In the coming weeks, Google plans to fix a bug in two of its most popular devices -- the Google Home and Chromecast. New research found that websites can run a simple script in the background of the devices that collects precise data location when installed on a user’s private network.
The Google Home serves as both a smart speaker and a home assistant, while the Chromecast is a small electronic device that streams TV shows, movies, and games to a television or monitor.
According to Tripwire’s Chris Young, there is an authentication weakness that leaks users’ location information that he found to be incredibly accurate.
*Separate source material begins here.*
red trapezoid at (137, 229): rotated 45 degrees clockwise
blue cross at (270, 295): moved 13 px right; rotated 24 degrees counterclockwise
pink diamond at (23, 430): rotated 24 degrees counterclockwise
Young says the attacker will ask Google for a list of nearby wireless networks and then send that list to Google’s geolocation lookup services.
“An attacker can be completely remote as long as they can get the victim to open a link while connected to the same Wifi or wired network as a Google Chromecast or Home device,” Young said. “The only real limitation is that the link needs to remain open for about a minute before the attacker has the location. The attack content could be contained within malicious advertisements or even a tweet.”
How an attacker can get your location
Security reporter Brian Krebs explained how Google’s geolocation services can enable an attacker to seize a user’s location.
“It is common for websites to keep a record of the numeric Internet Protocol (IP) address of all visitors, and those addresses can be used in combination with online geolocation tools to glean information about each visitor’s hometown or region,” Krebs said.
Krebs noted this kind of data typically doesn’t produce the most precise results; however, that isn’t the case with Google’s geolocation data, which includes sophisticated maps of wireless networks globally that associates Wifi networks with physical locations.
“Armed with this data, Google can very often determine a user’s location to within a few feet (particularly in densely populated areas), by triangulating the user between several nearby mapped Wifi access points.”
When the bug will be fixed
A developer closed the bug issue shortly after Young found it in May, with it being marked as an “intended behavior.” However, when Krebs told Google he’d be writing a report on the issue, the company agreed to work on a fix.
The company says the issue should be fixed by sometime in July.
“The implications of this are quite broad including the possibility for more effective blackmail or extortion campaigns,” Young said. “Threats to release compromising photos or expose some secret to friends and family could use this to lend credibility and increase their odds of success.”